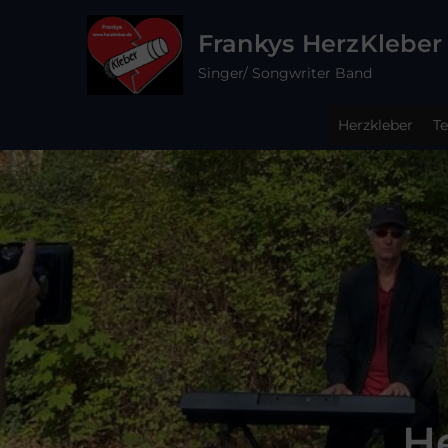
Skip
Frankys HerzKleber
to
content
Singer/ Songwriter Band
Herzkleber
T
He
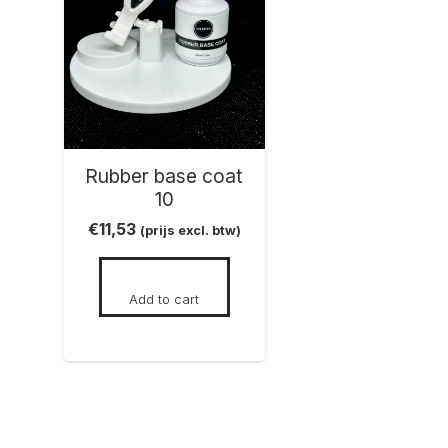
Rubber base coat
10
€
11,53
(prijs excl. btw)
Add to cart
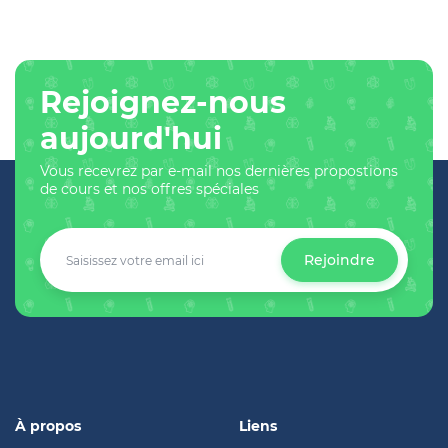
Rejoignez-nous
aujourd'hui
Vous recevrez par e-mail nos dernières propostions
de cours et nos offres spéciales
Rejoindre
À propos
Liens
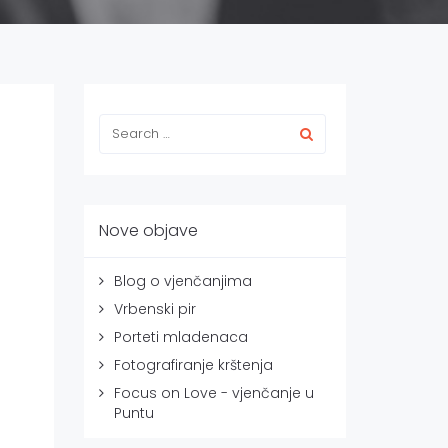
Nove objave
Blog o vjenčanjima
Vrbenski pir
Porteti mladenaca
Fotografiranje krštenja
Focus on Love - vjenčanje u
Puntu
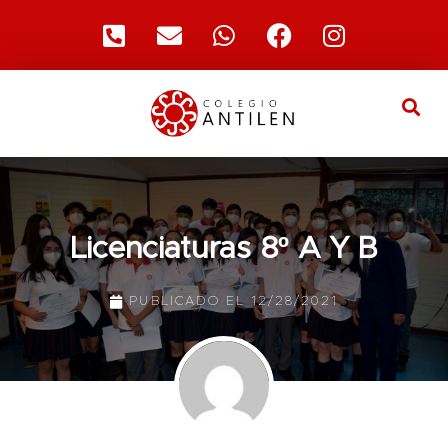
Licenciaturas 8º A Y B
PUBLICADO EL
12/28/2021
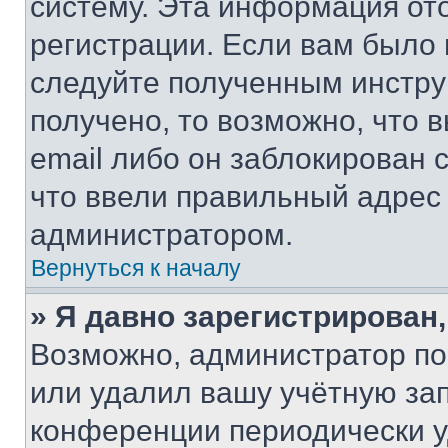
систему. Эта информация от
регистрации. Если вам было
следуйте полученным инстру
получено, то возможно, что 
email либо он заблокирован 
что ввели правильный адрес 
администратором.
Вернуться к началу
» Я давно зарегистрирован,
Возможно, администратор по
или удалил вашу учётную зап
конференции периодически у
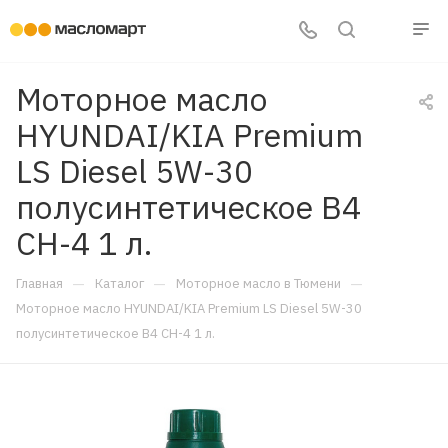
Моторное масло
HYUNDAI/KIA Premium
LS Diesel 5W-30
полусинтетическое B4
CH-4 1 л.
—
—
—
Главная
Каталог
Моторное масло в Тюмени
Моторное масло HYUNDAI/KIA Premium LS Diesel 5W-30
полусинтетическое B4 CH-4 1 л.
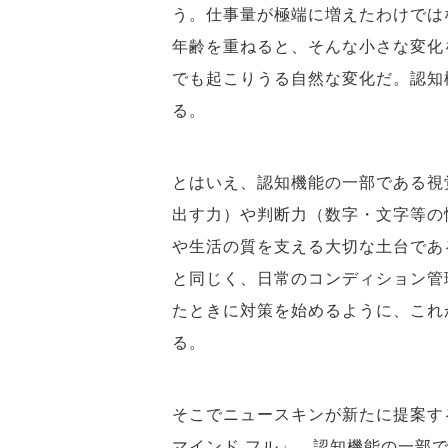
う。仕事量が極端に増えたわけでは
年齢を重ねると、そんな小さな変化
でも起こりうる自然な変化だ。認知
る。
とはいえ、認知機能の一部である視
出す力）や判断力（数字・文字等の
や生活の質を支える大切な土台であ
と同じく、日常のコンディション管
たときに対策を始めるように、これ
る。
そこでニュースキンが新たに提案する
マインド フル」。認知機能の一部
▬▬▬▬▬▬
* [WHAT IS NEEDED]: Copy out all lines of the listing where the word "Diesel" appears.

* [RESPONSE TO THE EXERCISE]:
LS Diesel 5W-30
Моторное масло HYUNDAI/KIA Premium LS Diesel 5W-30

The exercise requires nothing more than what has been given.